↓↓↓

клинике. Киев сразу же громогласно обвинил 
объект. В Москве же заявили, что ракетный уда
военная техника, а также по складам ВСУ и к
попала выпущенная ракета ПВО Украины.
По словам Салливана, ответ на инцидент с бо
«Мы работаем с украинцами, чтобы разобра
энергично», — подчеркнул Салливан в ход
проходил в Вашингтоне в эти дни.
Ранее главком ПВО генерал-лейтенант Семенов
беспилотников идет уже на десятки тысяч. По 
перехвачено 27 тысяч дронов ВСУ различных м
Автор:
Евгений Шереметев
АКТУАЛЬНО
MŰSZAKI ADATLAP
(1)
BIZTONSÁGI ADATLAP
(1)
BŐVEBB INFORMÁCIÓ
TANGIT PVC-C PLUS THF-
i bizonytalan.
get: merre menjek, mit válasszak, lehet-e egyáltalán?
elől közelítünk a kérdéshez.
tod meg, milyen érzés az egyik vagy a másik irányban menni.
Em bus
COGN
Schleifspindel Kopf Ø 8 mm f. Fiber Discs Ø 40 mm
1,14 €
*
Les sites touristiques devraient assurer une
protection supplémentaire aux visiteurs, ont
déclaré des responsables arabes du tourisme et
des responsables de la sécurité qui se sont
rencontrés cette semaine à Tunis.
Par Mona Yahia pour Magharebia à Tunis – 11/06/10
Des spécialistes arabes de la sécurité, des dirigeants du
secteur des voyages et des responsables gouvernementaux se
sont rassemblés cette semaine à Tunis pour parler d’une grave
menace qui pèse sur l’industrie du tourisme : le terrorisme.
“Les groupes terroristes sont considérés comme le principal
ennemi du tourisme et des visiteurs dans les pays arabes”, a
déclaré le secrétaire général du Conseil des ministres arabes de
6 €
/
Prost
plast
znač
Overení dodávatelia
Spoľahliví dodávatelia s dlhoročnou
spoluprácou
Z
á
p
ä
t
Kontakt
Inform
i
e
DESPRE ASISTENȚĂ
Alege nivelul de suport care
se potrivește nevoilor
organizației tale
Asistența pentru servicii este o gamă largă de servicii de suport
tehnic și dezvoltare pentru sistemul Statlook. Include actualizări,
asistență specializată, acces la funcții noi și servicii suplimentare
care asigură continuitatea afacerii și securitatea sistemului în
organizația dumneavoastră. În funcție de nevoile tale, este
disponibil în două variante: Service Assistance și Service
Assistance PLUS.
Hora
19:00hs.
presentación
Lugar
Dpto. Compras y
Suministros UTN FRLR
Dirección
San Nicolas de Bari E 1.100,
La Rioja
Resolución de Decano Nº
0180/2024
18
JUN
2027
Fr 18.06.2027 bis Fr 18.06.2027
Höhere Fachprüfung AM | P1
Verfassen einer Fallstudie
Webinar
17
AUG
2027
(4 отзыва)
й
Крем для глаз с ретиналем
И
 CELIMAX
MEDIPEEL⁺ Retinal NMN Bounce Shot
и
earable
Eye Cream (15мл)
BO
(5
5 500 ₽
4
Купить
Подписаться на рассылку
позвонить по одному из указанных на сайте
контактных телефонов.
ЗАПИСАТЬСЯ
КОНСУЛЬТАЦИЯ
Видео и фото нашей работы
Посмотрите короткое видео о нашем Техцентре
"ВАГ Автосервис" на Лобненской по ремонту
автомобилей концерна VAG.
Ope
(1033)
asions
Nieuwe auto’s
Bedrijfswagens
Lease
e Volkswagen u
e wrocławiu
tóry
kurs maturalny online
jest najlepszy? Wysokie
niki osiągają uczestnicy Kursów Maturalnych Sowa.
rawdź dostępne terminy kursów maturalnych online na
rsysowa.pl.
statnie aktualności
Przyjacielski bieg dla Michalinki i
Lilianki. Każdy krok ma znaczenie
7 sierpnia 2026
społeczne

↑↑↑

• Activity:
Write out the full set of records exactly as given.

• Exercise answer:
клинике. Киев сразу же громогласно обвинил 
объект. В Москве же заявили, что ракетный уда
военная техника, а также по складам ВСУ и к
попала выпущенная ракета ПВО Украины.
По словам Салливана, ответ на инцидент с бо
«Мы работаем с украинцами, чтобы разобра
энергично», — подчеркнул Салливан в ход
проходил в Вашингтоне в эти дни.
Ранее главком ПВО генерал-лейтенант Семенов
беспилотников идет уже на десятки тысяч. По 
перехвачено 27 тысяч дронов ВСУ различных м
Автор:
Евгений Шереметев
АКТУАЛЬНО
MŰSZAKI ADATLAP
(1)
BIZTONSÁGI ADATLAP
(1)
BŐVEBB INFORMÁCIÓ
TANGIT PVC-C PLUS THF-
i bizonytalan.
get: merre menjek, mit válasszak, lehet-e egyáltalán?
elől közelítünk a kérdéshez.
tod meg, milyen érzés az egyik vagy a másik irányban menni.
Em bus
COGN
Schleifspindel Kopf Ø 8 mm f. Fiber Discs Ø 40 mm
1,14 €
*
Les sites touristiques devraient assurer une
protection supplémentaire aux visiteurs, ont
déclaré des responsables arabes du tourisme et
des responsables de la sécurité qui se sont
rencontrés cette semaine à Tunis.
Par Mona Yahia pour Magharebia à Tunis – 11/06/10
Des spécialistes arabes de la sécurité, des dirigeants du
secteur des voyages et des responsables gouvernementaux se
sont rassemblés cette semaine à Tunis pour parler d’une grave
menace qui pèse sur l’industrie du tourisme : le terrorisme.
“Les groupes terroristes sont considérés comme le principal
ennemi du tourisme et des visiteurs dans les pays arabes”, a
déclaré le secrétaire général du Conseil des ministres arabes de
6 €
/
Prost
plast
znač
Overení dodávatelia
Spoľahliví dodávatelia s dlhoročnou
spoluprácou
Z
á
p
ä
t
Kontakt
Inform
i
e
DESPRE ASISTENȚĂ
Alege nivelul de suport care
se potrivește nevoilor
organizației tale
Asistența pentru servicii este o gamă largă de servicii de suport
tehnic și dezvoltare pentru sistemul Statlook. Include actualizări,
asistență specializată, acces la funcții noi și servicii suplimentare
care asigură continuitatea afacerii și securitatea sistemului în
organizația dumneavoastră. În funcție de nevoile tale, este
disponibil în două variante: Service Assistance și Service
Assistance PLUS.
Hora
19:00hs.
presentación
Lugar
Dpto. Compras y
Suministros UTN FRLR
Dirección
San Nicolas de Bari E 1.100,
La Rioja
Resolución de Decano Nº
0180/2024
18
JUN
2027
Fr 18.06.2027 bis Fr 18.06.2027
Höhere Fachprüfung AM | P1
Verfassen einer Fallstudie
Webinar
17
AUG
2027
(4 отзыва)
й
Крем для глаз с ретиналем
И
 CELIMAX
MEDIPEEL⁺ Retinal NMN Bounce Shot
и
earable
Eye Cream (15мл)
BO
(5
5 500 ₽
4
Купить
Подписаться на рассылку
позвонить по одному из указанных на сайте
контактных телефонов.
ЗАПИСАТЬСЯ
КОНСУЛЬТАЦИЯ
Видео и фото нашей работы
Посмотрите короткое видео о нашем Техцентре
"ВАГ Автосервис" на Лобненской по ремонту
автомобилей концерна VAG.
Ope
(1033)
asions
Nieuwe auto’s
Bedrijfswagens
Lease
e Volkswagen u
e wrocławiu
tóry
kurs maturalny online
jest najlepszy? Wysokie
niki osiągają uczestnicy Kursów Maturalnych Sowa.
rawdź dostępne terminy kursów maturalnych online na
rsysowa.pl.
statnie aktualności
Przyjacielski bieg dla Michalinki i
Lilianki. Każdy krok ma znaczenie
7 sierpnia 2026
społeczne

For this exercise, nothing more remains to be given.